“Da San Pietro Avellana alle tavole di tutto il mondo”: tartufo ‘oro del Molise’, parola di Sandra Palombo foto

La titolare di Centro Tartufi Molise racconta la storia di un'azienda a conduzione familiare nata negli anni novanta dall'idea del papà Vittorio: "Papà è un cercatore appassionato di tartufi e ci siamo resi conto che questa è una risorsa della nostra terra che mette in moto un’economia di cui non si ha neanche idea. Molte famiglie vivono di questo". Da qualche giorno ha sposato il progetto dell'associazione 'Pro Crociati e Trinitari' di dedicare tartufo bianco e nero a Delicata Civerra e Fonso Mastrangelo: "Bellissimo connubio tra storia e prodotti d'eccellenza".
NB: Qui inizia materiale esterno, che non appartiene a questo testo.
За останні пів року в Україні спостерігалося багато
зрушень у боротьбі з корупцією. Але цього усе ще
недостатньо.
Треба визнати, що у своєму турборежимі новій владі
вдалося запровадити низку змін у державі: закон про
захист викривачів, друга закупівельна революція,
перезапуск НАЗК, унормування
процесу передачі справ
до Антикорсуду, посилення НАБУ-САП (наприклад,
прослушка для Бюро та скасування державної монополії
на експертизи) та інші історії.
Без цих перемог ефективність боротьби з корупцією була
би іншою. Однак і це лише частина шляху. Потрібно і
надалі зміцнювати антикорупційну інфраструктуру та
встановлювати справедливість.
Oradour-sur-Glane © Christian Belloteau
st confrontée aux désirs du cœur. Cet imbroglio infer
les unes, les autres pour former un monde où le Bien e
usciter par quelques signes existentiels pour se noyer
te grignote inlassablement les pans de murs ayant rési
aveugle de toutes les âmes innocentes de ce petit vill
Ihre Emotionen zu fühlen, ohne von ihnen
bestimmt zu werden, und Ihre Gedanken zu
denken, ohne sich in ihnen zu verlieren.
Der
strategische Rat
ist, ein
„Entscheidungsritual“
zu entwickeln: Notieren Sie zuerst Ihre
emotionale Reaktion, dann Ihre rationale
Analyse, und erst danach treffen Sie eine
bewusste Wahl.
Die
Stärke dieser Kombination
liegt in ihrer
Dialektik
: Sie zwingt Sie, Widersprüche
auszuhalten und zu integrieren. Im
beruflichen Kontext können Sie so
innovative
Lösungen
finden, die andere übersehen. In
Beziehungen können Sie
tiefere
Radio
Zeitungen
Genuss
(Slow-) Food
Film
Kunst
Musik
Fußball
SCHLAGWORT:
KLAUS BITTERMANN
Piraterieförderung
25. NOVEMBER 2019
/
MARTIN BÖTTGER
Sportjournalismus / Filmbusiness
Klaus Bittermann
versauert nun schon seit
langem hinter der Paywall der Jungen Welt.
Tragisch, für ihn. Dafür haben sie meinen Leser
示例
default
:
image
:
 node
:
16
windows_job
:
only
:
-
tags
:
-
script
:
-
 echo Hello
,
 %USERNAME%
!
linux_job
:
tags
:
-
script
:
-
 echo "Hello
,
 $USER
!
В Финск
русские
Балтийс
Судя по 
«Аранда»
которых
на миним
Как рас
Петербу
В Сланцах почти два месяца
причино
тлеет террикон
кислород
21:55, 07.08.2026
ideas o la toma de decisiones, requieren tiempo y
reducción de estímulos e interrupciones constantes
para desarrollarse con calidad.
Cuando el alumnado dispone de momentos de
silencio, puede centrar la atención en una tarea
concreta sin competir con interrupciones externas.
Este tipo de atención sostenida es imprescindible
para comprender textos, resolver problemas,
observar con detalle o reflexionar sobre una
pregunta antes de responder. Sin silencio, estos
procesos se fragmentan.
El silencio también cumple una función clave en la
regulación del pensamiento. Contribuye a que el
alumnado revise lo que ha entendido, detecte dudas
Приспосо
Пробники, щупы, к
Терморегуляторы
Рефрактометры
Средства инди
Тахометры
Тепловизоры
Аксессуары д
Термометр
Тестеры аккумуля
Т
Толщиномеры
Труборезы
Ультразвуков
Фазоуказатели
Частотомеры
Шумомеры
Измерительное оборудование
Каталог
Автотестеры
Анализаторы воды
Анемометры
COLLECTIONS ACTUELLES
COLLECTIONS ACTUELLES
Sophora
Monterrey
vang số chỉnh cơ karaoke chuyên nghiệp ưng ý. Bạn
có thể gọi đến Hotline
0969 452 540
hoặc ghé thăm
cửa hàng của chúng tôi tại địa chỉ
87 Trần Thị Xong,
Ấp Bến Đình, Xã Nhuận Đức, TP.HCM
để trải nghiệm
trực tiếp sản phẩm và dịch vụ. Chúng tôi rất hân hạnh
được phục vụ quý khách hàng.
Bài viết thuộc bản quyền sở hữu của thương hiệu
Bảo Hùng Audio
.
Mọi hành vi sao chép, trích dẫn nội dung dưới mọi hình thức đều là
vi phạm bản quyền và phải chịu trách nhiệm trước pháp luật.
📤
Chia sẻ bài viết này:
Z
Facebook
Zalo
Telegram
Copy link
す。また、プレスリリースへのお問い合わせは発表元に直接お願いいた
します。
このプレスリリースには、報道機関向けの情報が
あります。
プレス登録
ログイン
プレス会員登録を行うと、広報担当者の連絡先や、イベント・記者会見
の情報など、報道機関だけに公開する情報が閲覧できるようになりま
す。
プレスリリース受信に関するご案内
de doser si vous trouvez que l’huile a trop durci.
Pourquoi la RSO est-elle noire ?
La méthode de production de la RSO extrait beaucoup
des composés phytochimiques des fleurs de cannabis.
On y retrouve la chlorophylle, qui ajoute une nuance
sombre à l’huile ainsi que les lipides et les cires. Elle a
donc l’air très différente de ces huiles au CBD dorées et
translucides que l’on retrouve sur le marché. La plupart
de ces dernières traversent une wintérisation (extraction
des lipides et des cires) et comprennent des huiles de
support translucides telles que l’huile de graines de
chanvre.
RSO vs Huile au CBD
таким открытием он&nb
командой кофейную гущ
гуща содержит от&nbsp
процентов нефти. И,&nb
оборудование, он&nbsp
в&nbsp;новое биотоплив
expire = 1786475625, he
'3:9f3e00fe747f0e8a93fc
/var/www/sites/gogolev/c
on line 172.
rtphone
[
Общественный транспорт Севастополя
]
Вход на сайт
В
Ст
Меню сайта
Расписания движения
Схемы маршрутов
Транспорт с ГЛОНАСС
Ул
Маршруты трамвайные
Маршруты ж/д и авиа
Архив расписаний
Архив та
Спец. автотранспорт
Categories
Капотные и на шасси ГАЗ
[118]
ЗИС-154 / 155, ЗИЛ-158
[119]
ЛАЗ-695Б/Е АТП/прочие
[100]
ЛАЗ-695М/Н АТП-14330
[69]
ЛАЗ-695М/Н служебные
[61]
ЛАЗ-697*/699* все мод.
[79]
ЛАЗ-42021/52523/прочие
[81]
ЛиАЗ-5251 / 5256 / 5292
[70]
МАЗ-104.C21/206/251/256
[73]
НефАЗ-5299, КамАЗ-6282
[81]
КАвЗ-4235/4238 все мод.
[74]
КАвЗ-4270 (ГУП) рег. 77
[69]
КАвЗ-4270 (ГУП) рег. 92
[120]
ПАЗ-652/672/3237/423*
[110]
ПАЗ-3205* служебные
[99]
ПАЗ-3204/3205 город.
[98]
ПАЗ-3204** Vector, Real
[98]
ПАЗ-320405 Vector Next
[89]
Quello dell’azienda Centro Tartufi Molise è il classico esempio della sfida vinta: orgoglio, appartenenza, passione per la propria terra. Ci sono tutti gli ingredienti per parlare di un’eccellenza nostrana, capace di costruire basi solide e da circa 25 anni sulla cresta dell’onda. Un’azienda familiare, nata grazie all’imprenditore di San Pietro Avellana, Vittorio Palombo, e proseguito dalla figlia Sandra. Che spiega fiera: “Centro Tartufi Molise nasce da una sfida che abbiamo raccolto negli anni ’90 con la mia famiglia. Papà è un cercatore appassionato di tartufi e ci siamo resi conto che questa è una risorsa della nostra terra che mette in moto un’economia di cui non si ha neanche idea. Molte famiglie vivono di questo”.

 

I primi passi e con l’oro del Molise: “Ci siamo strutturati in azienda, partendo da San Pietro Avellana, che è città del Centrosud che fa parte dell’associazione nazionale Città del tartufo, per poi venire a Campobasso. Da tre anni abbiamo un laboratorio all’avanguardia che abbiamo realizzato sulla Bifernina in agro di Castropignano. Di padre in figlia, è proprio il caso dirlo, ed è stato un orgoglio raccogliere questa sfida. Quando le cose si fanno con passione i risultati di solito sono buoni. I numeri sono soddisfacenti, c’è soprattutto la soddisfazione di vedere il tartufo molisano sulle tavole di tutto il mondo”. Checché ne dicano in Piemonte…

 

Sacrifici, amore per la propria terra e rispetto per l’ambiente: “Il tartufo, il mondo del tartufo non va visto come un aspetto prettamente economico, commerciale. E non è solo un prodotto della terra ma ha dei risvolti molto più ampi: il tartufo è ambiente, l’ambiente deve essere pressoché incontaminato e alla nostra regione non manca affatto. È tradizione, storia, cultura. La ricerca del tartufo fa parte di una sorta di disciplina che si tramanda di generazione in generazione, un insieme di regole e anche di qualche segreto, senza trascurare il rapporto indissolubile che si crea tra il cane e il suo padrone. Inoltre, il tartufo mette in moto un indotto economico legato al turismo eno-gastronomico e culturale”.

 

Il Centro Tartufi Molise ha sposato con entusiasmo l’iniziativa promossa dall’associazione ‘Pro Crociati e Trinitari’ creando appositamente il tartufo da dedicare a Delicata Civerra e Fonso Mastrangelo: “Abbiamo raccolto questa iniziativa con grandissimo entusiasmo perché ci è subito piaciuto il fatto di poter veicolare la cultura e la storia attraverso i nostri prodotti dell’eccellenza e viceversa. Un connubio eccezionale. Una proposta incentrata sul tema dell’amore, perché anche nella nostra azienda l’amore pervade tutta la filiera, dalla raccolta alla scelta, la selezione, la trasformazione fino ad arrivare sulla tavola dei consumatori”.